Depuis le 15 novembre dernier, l’Iran est en proie à des troubles épisodiques. Ces derniers ont été déclenchés par la décision du président iranien de réduire les ruineuses subventions qui assurent un prix dérisoire à l’essence et au gaz alors même que les exportations iraniennes se sont effondrées. Les catégories populaires, qui ne peuvent plus acheter de viande ou de médicaments ont été les premières à manifester. Le régime a étroitement contrôlé le débit internet afin d’éviter tout débordement. Quant aux principaux opérateurs iraniens de téléphonie mobile : MCI, Rightel, et IranCell, ils ont suspendu leurs services. L’assassinat du général Soleimani se présente comme une occasion inespérée pour le régime de rassembler la population autour d’un nouveau martyr. C’est en effet le culte des martyrs qui fédère les fidèles chiites. Quant au général, éliminé, non à la faveur d’un combat honorable et régulier mais d’une frappe télécommandée, il a été immédiatement assimilé aux javanmardi, ces preux dont les prouesses parsèment la littérature persane, et qui sont prêts à offrir leur vie afin de protéger les déshérités. Ce renforcement du régime iranien actuel satisfait en fin de compte les opposants géopolitiques de l’Iran, qui n’ont guère à craindre d’un État confiné d’un point de vue financier, discrédité sur le plan médiatique, et maintenu au seuil du nucléaire par des menaces quotidiennes.

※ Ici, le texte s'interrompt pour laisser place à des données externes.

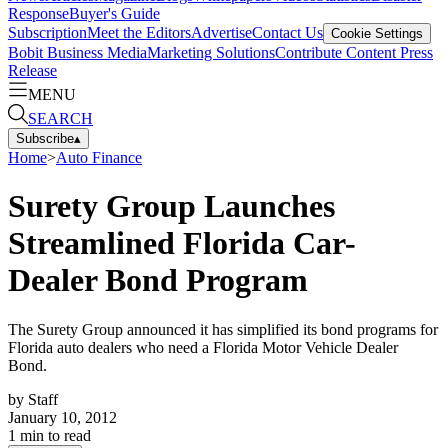
Response
Buyer's Guide
Subscription
Meet the Editors
Advertise
Contact Us
Cookie Settings
Bobit Business Media
Marketing Solutions
Contribute Content
Press
Release
MENU
SEARCH
Subscribe
▴
Home
>
Auto Finance
Surety Group Launches
Streamlined Florida Car-
Dealer Bond Program
The Surety Group announced it has simplified its bond programs for
Florida auto dealers who need a Florida Motor Vehicle Dealer
Bond.
by
Staff
January 10, 2012
1
min to read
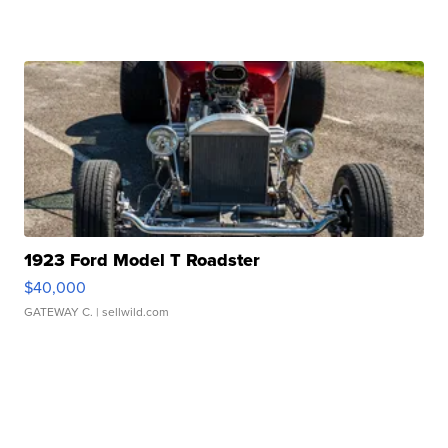
1923 Ford Model T Roadster
$40,000
GATEWAY C.
| sellwild.com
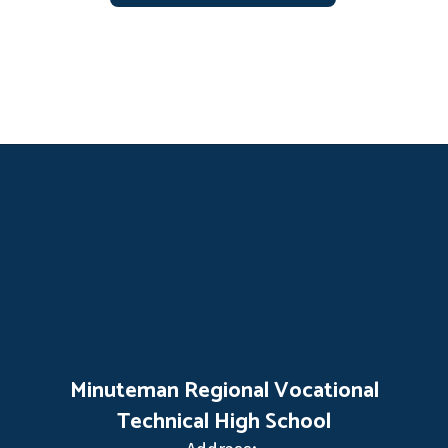
Minuteman Regional Vocational
Technical High School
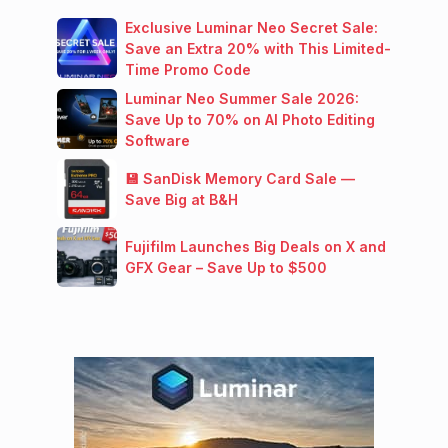
Exclusive Luminar Neo Secret Sale:
Save an Extra 20% with This Limited-
Time Promo Code
Luminar Neo Summer Sale 2026:
Save Up to 70% on AI Photo Editing
Software
💾 SanDisk Memory Card Sale —
Save Big at B&H
Fujifilm Launches Big Deals on X and
GFX Gear – Save Up to $500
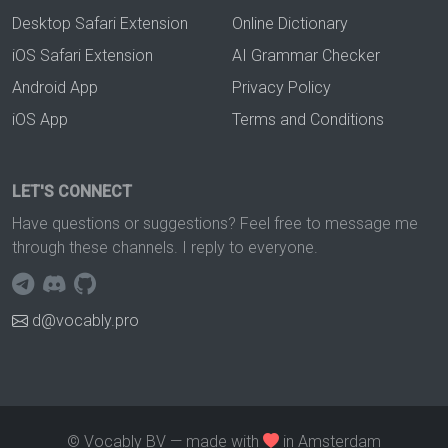
Desktop Safari Extension
Online Dictionary
iOS Safari Extension
AI Grammar Checker
Android App
Privacy Policy
iOS App
Terms and Conditions
LET'S CONNECT
Have questions or suggestions? Feel free to message me
through these channels. I reply to everyone.
d@vocably.pro
© Vocably BV — made with
in Amsterdam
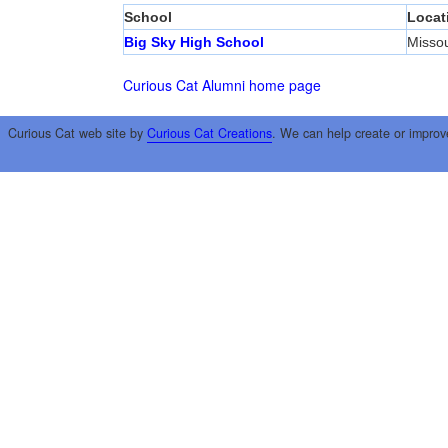
School
Locat
Big Sky High School
Misso
Curious Cat Alumni home page
Curious Cat web site by
Curious Cat Creations
. We can help create or improv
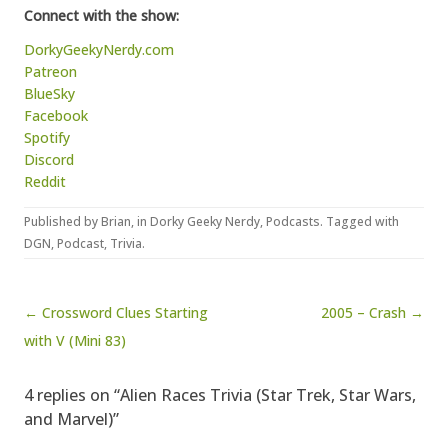
Connect with the show:
DorkyGeekyNerdy.com
Patreon
BlueSky
Facebook
Spotify
Discord
Reddit
Published by
Brian
, in
Dorky Geeky Nerdy
,
Podcasts
. Tagged with
DGN
,
Podcast
,
Trivia
.
Post navigation
← Crossword Clues Starting
2005 – Crash →
with V (Mini 83)
4 replies on “Alien Races Trivia (Star Trek, Star Wars,
and Marvel)”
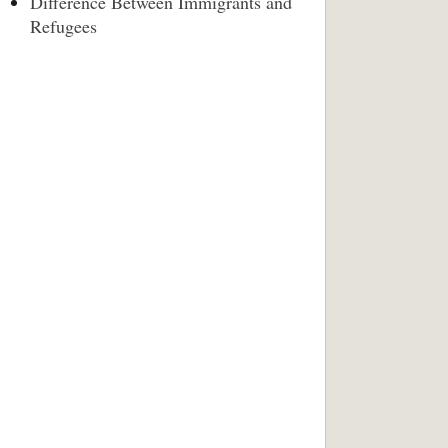
Difference Between Immigrants and
Refugees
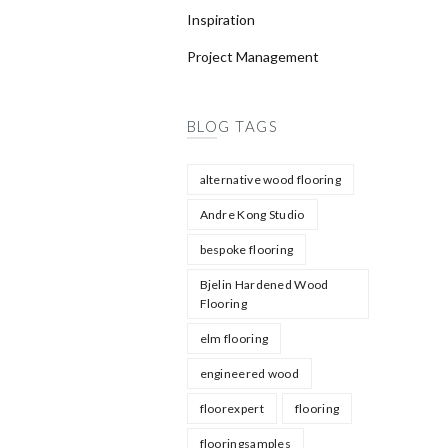
Inspiration
Project Management
BLOG TAGS
alternative wood flooring
Andre Kong Studio
bespoke flooring
Bjelin Hardened Wood
Flooring
elm flooring
engineered wood
floorexpert
flooring
flooringsamples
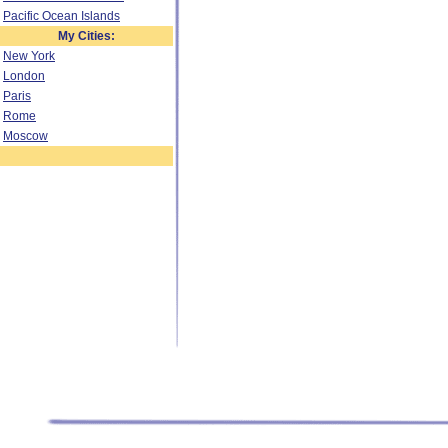
Pacific Ocean Islands
My Cities:
New York
London
Paris
Rome
Moscow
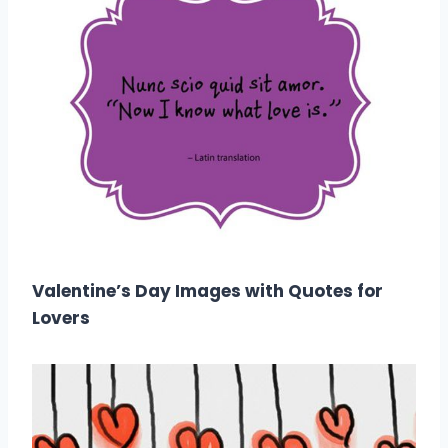
Valentine’s Day Images with Quotes for
Lovers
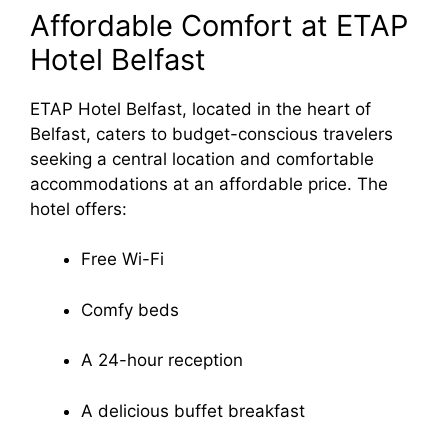
Affordable Comfort at ETAP
Hotel Belfast
ETAP Hotel Belfast, located in the heart of
Belfast, caters to budget-conscious travelers
seeking a central location and comfortable
accommodations at an affordable price. The
hotel offers:
Free Wi-Fi
Comfy beds
A 24-hour reception
A delicious buffet breakfast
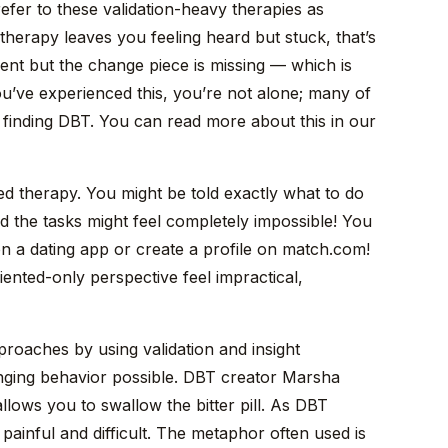
n refer to these validation-heavy therapies as
 therapy leaves you feeling heard but stuck, that’s
sent but the change piece is missing — which is
you’ve experienced this, you’re not alone; many of
e finding DBT. You can read more about this in our
d therapy. You might be told exactly what to do
nd the tasks might feel completely impossible! You
a dating app or create a profile on match.com!
ented-only perspective feel impractical,
proaches by using validation and insight
ging behavior possible. DBT creator Marsha
llows you to swallow the bitter pill. As DBT
painful and difficult. The metaphor often used is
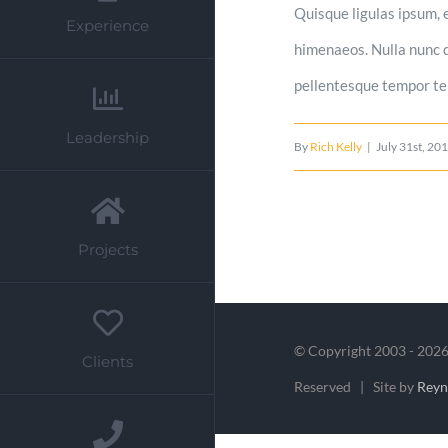
Quisque ligulas ipsum, e
Experience
himenaeos. Nulla nunc du
pellentesque tempor tell
Leadership
By
Rich Kelly
|
July 31st, 20
Projects
© Copyright 2003 -
2026
Clients
Reserved | Site by
Rey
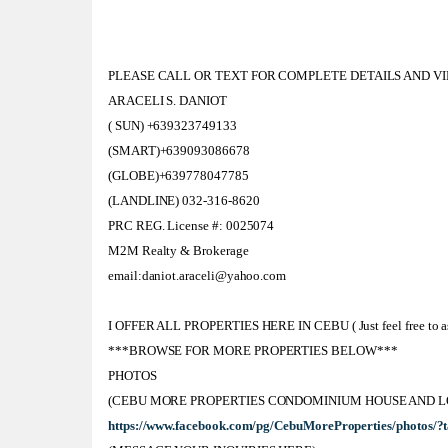
PLEASE CALL OR TEXT FOR COMPLETE DETAILS AND V
ARACELI S. DANIOT
( SUN) +639323749133
(SMART)+639093086678
(GLOBE)+639778047785
(LANDLINE) 032-316-8620
PRC REG. License #: 0025074
M2M Realty & Brokerage
email:daniot.araceli@yahoo.com
I OFFER ALL PROPERTIES HERE IN CEBU ( Just feel free to ask
***BROWSE FOR MORE PROPERTIES BELOW***
PHOTOS
(CEBU MORE PROPERTIES CONDOMINIUM HOUSE AND L
https://www.facebook.com/pg/CebuMoreProperties/photos/?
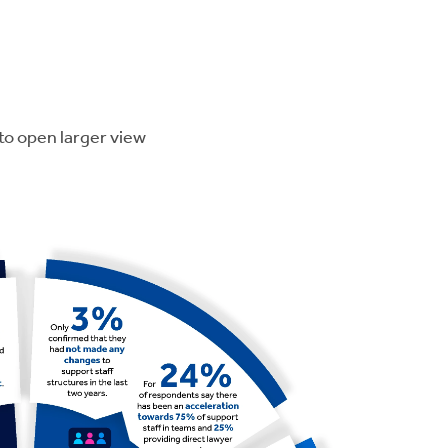
to open larger view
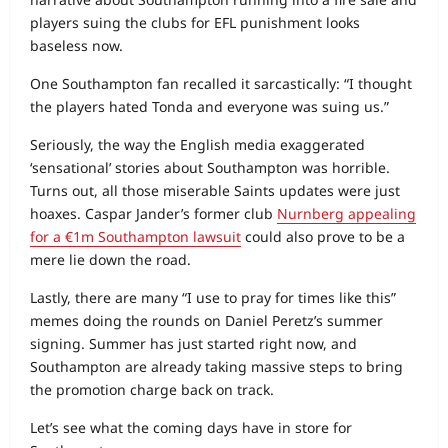
players suing the clubs for EFL punishment looks
baseless now.
One Southampton fan recalled it sarcastically: “I thought
the players hated Tonda and everyone was suing us.”
Seriously, the way the English media exaggerated
‘sensational’ stories about Southampton was horrible.
Turns out, all those miserable Saints updates were just
hoaxes. Caspar Jander’s former club
Nurnberg appealing
for a €1m Southampton lawsuit
could also prove to be a
mere lie down the road.
Lastly, there are many “I use to pray for times like this”
memes doing the rounds on Daniel Peretz’s summer
signing. Summer has just started right now, and
Southampton are already taking massive steps to bring
the promotion charge back on track.
Let’s see what the coming days have in store for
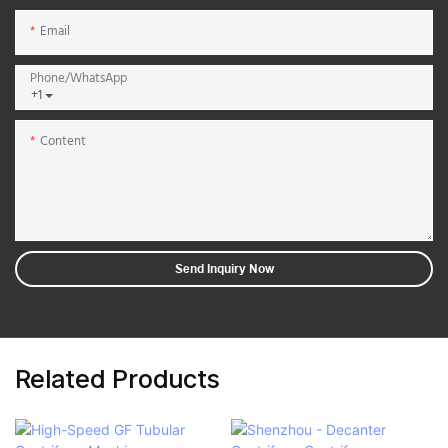
Email
Phone/whatsApp
+1
Content
Send Inquiry Now
Related Products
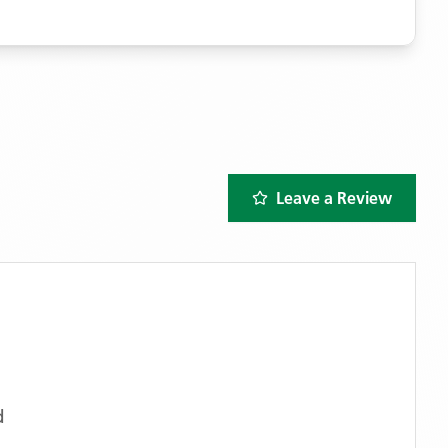
Leave a Review
d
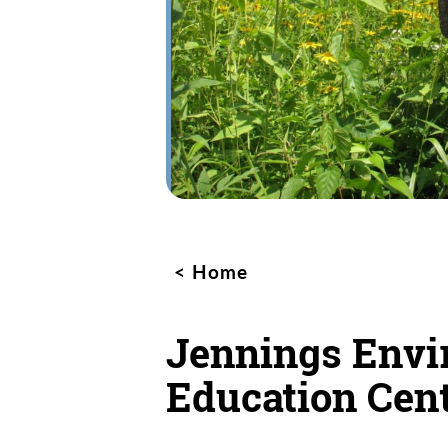
Home
Jennings Envi
Education Cen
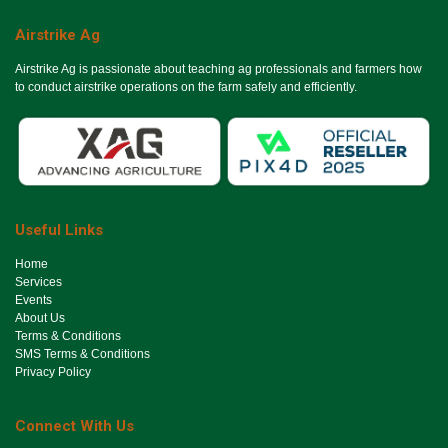
Airstrike Ag
Airstrike Ag is passionate about teaching ag professionals and farmers how
to conduct airstrike operations on the farm safely and efficiently.
Useful Links
Ho​me
Services
Events
About Us
Terms & Conditions
SMS Terms & Conditions
Privacy Policy
Connect With Us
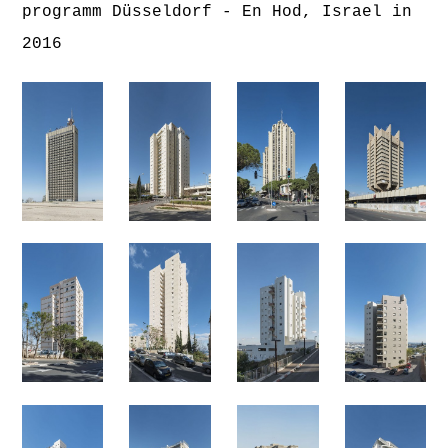
programm Düsseldorf - En Hod, Israel in
2016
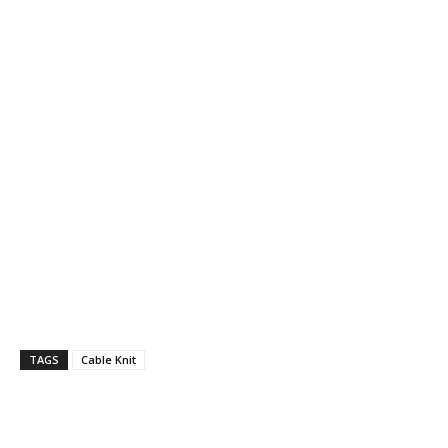
TAGS
Cable Knit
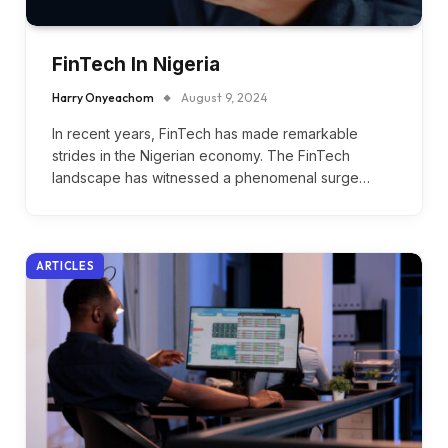
FinTech In Nigeria
Harry Onyeachom
August 9, 2024
In recent years, FinTech has made remarkable
strides in the Nigerian economy. The FinTech
landscape has witnessed a phenomenal surge…
ARTICLES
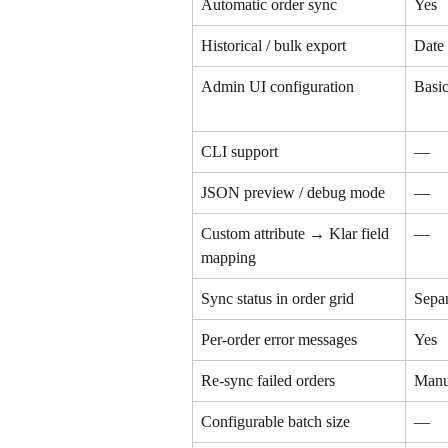
Automatic order sync
Yes
Historical / bulk export
Date
Admin UI configuration
Basi
CLI support
—
JSON preview / debug mode
—
Custom attribute → Klar field 
—
mapping
Sync status in order grid
Separ
Per-order error messages
Yes
Re-sync failed orders
Manu
Configurable batch size
—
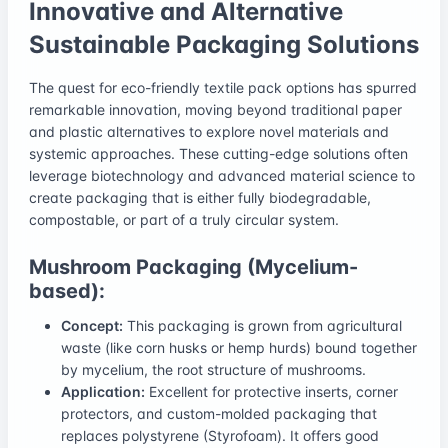
Innovative and Alternative
Sustainable Packaging Solutions
The quest for eco-friendly textile pack options has spurred
remarkable innovation, moving beyond traditional paper
and plastic alternatives to explore novel materials and
systemic approaches. These cutting-edge solutions often
leverage biotechnology and advanced material science to
create packaging that is either fully biodegradable,
compostable, or part of a truly circular system.
Mushroom Packaging (Mycelium-
based):
Concept:
This packaging is grown from agricultural
waste (like corn husks or hemp hurds) bound together
by mycelium, the root structure of mushrooms.
Application:
Excellent for protective inserts, corner
protectors, and custom-molded packaging that
replaces polystyrene (Styrofoam). It offers good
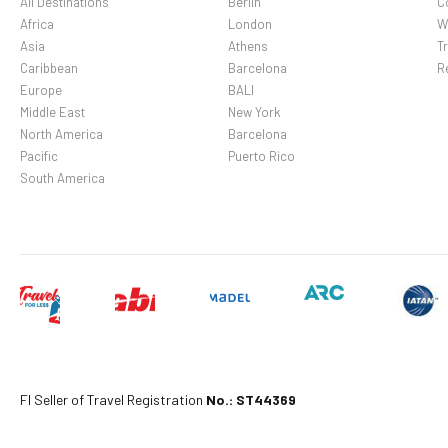
All Destinations
Berlin
C
Africa
London
W
Asia
Athens
Tr
Caribbean
Barcelona
R
Europe
BALI
Middle East
New York
North America
Barcelona
Pacific
Puerto Rico
South America
Fl Seller of Travel Registration
No.: ST44369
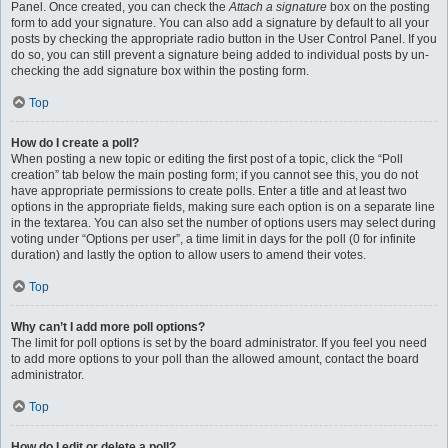
Panel. Once created, you can check the
Attach a signature
box on the posting
form to add your signature. You can also add a signature by default to all your
posts by checking the appropriate radio button in the User Control Panel. If you
do so, you can still prevent a signature being added to individual posts by un-
checking the add signature box within the posting form.
Top
How do I create a poll?
When posting a new topic or editing the first post of a topic, click the “Poll
creation” tab below the main posting form; if you cannot see this, you do not
have appropriate permissions to create polls. Enter a title and at least two
options in the appropriate fields, making sure each option is on a separate line
in the textarea. You can also set the number of options users may select during
voting under “Options per user”, a time limit in days for the poll (0 for infinite
duration) and lastly the option to allow users to amend their votes.
Top
Why can’t I add more poll options?
The limit for poll options is set by the board administrator. If you feel you need
to add more options to your poll than the allowed amount, contact the board
administrator.
Top
How do I edit or delete a poll?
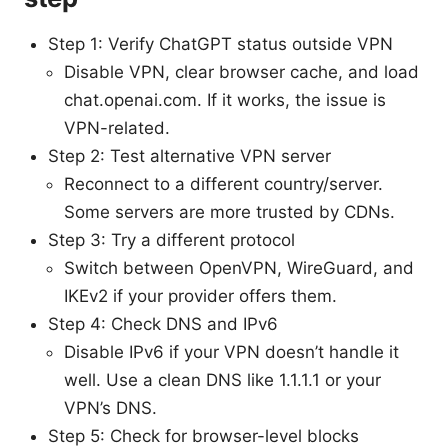
Step 1: Verify ChatGPT status outside VPN
Disable VPN, clear browser cache, and load
chat.openai.com. If it works, the issue is
VPN-related.
Step 2: Test alternative VPN server
Reconnect to a different country/server.
Some servers are more trusted by CDNs.
Step 3: Try a different protocol
Switch between OpenVPN, WireGuard, and
IKEv2 if your provider offers them.
Step 4: Check DNS and IPv6
Disable IPv6 if your VPN doesn’t handle it
well. Use a clean DNS like 1.1.1.1 or your
VPN’s DNS.
Step 5: Check for browser-level blocks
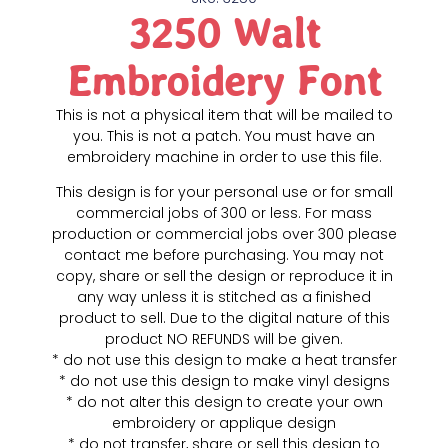
3250 Walt
Embroidery Font
This is not a physical item that will be mailed to
you. This is not a patch. You must have an
embroidery machine in order to use this file.
This design is for your personal use or for small
commercial jobs of 300 or less. For mass
production or commercial jobs over 300 please
contact me before purchasing. You may not
copy, share or sell the design or reproduce it in
any way unless it is stitched as a finished
product to sell. Due to the digital nature of this
product NO REFUNDS will be given.
* do not use this design to make a heat transfer
* do not use this design to make vinyl designs
* do not alter this design to create your own
embroidery or applique design
* do not transfer, share or sell this design to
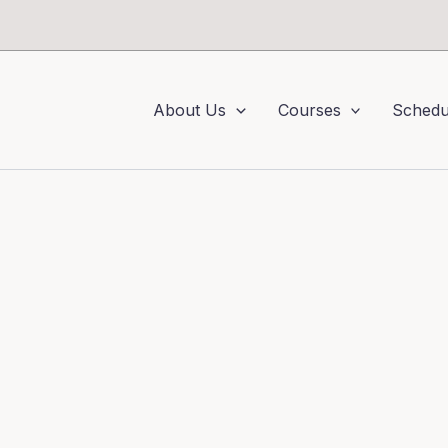
About Us
Courses
Schedu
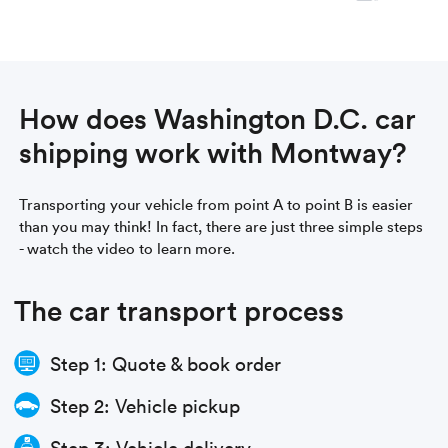
How does Washington D.C. car
shipping work with Montway?
Transporting your vehicle from point A to point B is easier
than you may think! In fact, there are just three simple steps
- watch the video to learn more.
The car transport process
Step 1: Quote & book order
Step 2: Vehicle pickup
Step 3: Vehicle delivery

Quelles sont les suites à attendre de cet événement ?
Conformément à ses habitudes diplomatiques, l’Iran va tout faire pour éviter de tomber dans le piège de l’escalade militaire. Il réagira sans doute en temps et en heure par une frappe symétrique comme ce fut le cas lorsque ses savants nucléaires furent assassinés. En réalité, la diplomatie iranienne est bien consciente que l’acte de bravade du jour masque une défaite de l’intelligence politique américaine. En effet, jamais l’Iran n’aurait réussi à s’implanter dans le sud de l’Irak, si l’État irakien n’avait été préalablement détruit par l’inconséquence américaine.
Samedi 4 janvier, l’Iran a répliqué par des attaques symboliques. Une roquette de type Katioucha est tombée samedi près de l’ambassade américaine à Bagdad. Elle n’a fait aucun blessé. Deux roquettes du même modèle sont tombées le même jour sur une base aérienne abritant des forces américaines stationnées à 80 kilomètres au nord de Bagdad.